TOKYO (Reuters) - Asian shares ticked higher on Thursday after a set of robust U.S. data and upbeat earnings from Bank of America helped squash concerns of a slowdown in the world's largest economy following disappointing jobs growth in December.
U.S. producer prices posted their biggest gain in six months in December as the cost of gasoline rebounded strongly, but inflation pressure remained benign.
Separately, the Federal Reserve Bank of New York said a gauge of manufacturing in New York state jumped to its highest level in 20 months in January as new orders soared.
"A strong New York Fed Empire Survey Wednesday has added to market confidence that last week's soft U.S. jobs report did not augur a broader slowing in activity, particularly since the employment component also increased notably," analysts at BNP Paribas wrote in a note.
MSCI's broadest index of Asia-Pacific shares outside Japan .MIAPJ0000PUS added 0.1 percent in early trade, though holding below its 200-day moving average.
In Tokyo, Nikkei futures put on 0.3 percent, pointing to a slightly firmer open for the Nikkei benchmark .N225, which logged its best one-day rise in four months on Wednesday after suffering its worst session in five months the day before.
Overnight, U.S. stocks gained, with the Standard & Poor's 500 .SPX climbing to an all-time closing high on the back of the economic data and strong quarterly earnings from Bank of America (BAC.N).
The U.S.'s second-largest bank said quarterly profit surged nearly $3 billion as revenue increased and mortgage losses plunged in the clearest sign yet the bank was shaking off the impact of the financial crisis.
"The news from Bank of America's fourth-quarter numbers suggest the U.S. earnings season is in for a solid beat," Evan Lucas, market strategist at financial spreadbetter IG in Melbourne, wrote in a note.
Other U.S. banks have also done well so far in the latest quarterly earnings season, with JPMorgan Chase & Co (JPM.N) and Wells Fargo & Co (WFC.N) both reporting better-than-expected results this week.
Adding to the positive tone, the World Bank raised its forecast for global growth for the first time in three years as advanced economies started to pick up their pace, led by the United States.
It predicted global gross domestic product will expand 3.2 percent this year from 2.4 percent in 2013.
Apart from the economic data, the dollar also got a boost from comments by two of the Federal Reserve's most hawkish policymakers who take up voting power this year.
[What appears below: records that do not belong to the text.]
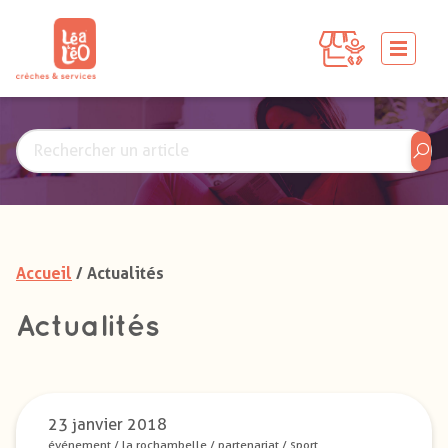
Accueil
/ Actualités
Actualités
23 janvier 2018
événement
/
la rochambelle
/
partenariat
/
sport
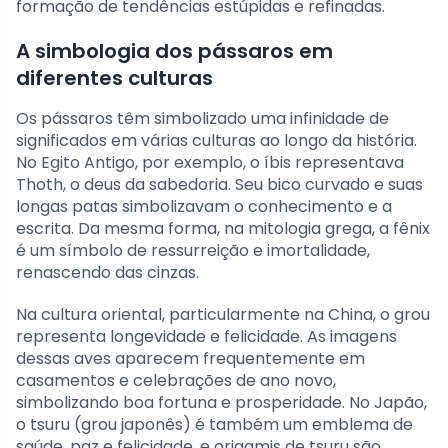
formação de tendências estúpidas e refinadas.
A simbologia dos pássaros em
diferentes culturas
Os pássaros têm simbolizado uma infinidade de
significados em várias culturas ao longo da história.
No Egito Antigo, por exemplo, o íbis representava
Thoth, o deus da sabedoria. Seu bico curvado e suas
longas patas simbolizavam o conhecimento e a
escrita. Da mesma forma, na mitologia grega, a fênix
é um símbolo de ressurreição e imortalidade,
renascendo das cinzas.
Na cultura oriental, particularmente na China, o grou
representa longevidade e felicidade. As imagens
dessas aves aparecem frequentemente em
casamentos e celebrações de ano novo,
simbolizando boa fortuna e prosperidade. No Japão,
o tsuru (grou japonês) é também um emblema de
saúde, paz e felicidade, e origamis de tsuru são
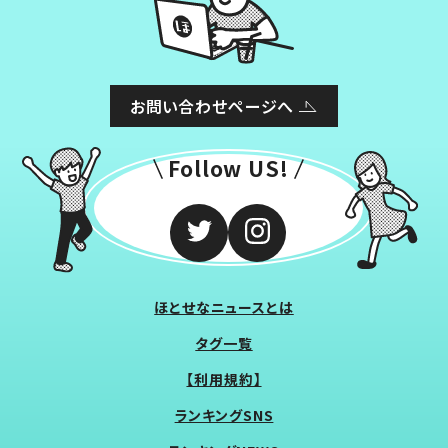
お問い合わせページへ
Follow US!
ほとせなニュースとは
タグ一覧
【利用規約】
ランキングSNS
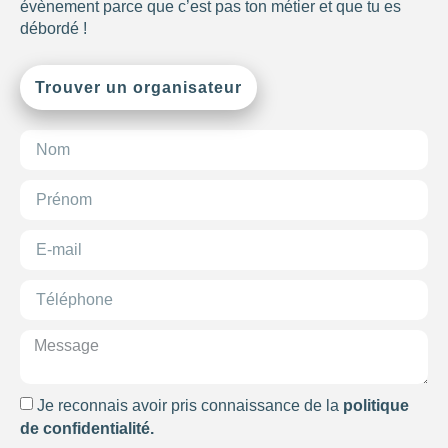
évènement parce que c’est pas ton métier et que tu es
débordé !
Trouver un organisateur
Je reconnais avoir pris connaissance de la
politique
de confidentialité.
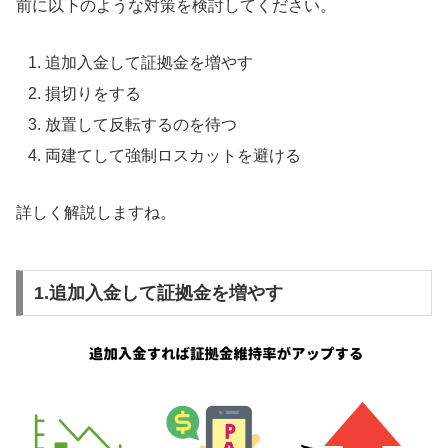
前に以下のような対策を検討してください。
追加入金して証拠金を増やす
損切りをする
放置して反転するのを待つ
両建てして強制ロスカットを避ける
詳しく解説しますね。
1.追加入金して証拠金を増やす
They said the central bank should bring its bond-buying campaign to a swift close.
The euro was steady at $1.3604, having fallen 0.5 percent in the previous session. Against the yen, the greenback was at 104.57 after gaining 0.3 percent overnight.
"We remain bullish on the USD and see scope for further downside in EUR/USD and GBP/USD in the near-term," BNP Paribas analysts said.
The dollar .DXY was up 0.4 percent at 81.008 against a basket of major currencies, further pulling away from a two-week low of 80.444 set on Tuesday.
Among commodities, gold was up a tad at $1,242.40 an ounce, stabilizing after having hit a near one-week low of $1,234.10 on Wednesday as the dollar rallied.
U.S. crude futures added 0.2 percent to $94.33 a barrel, near a two-week high of $94.64 set in the prior day after U.S. government data showed a larger-than-expected drop in inventories.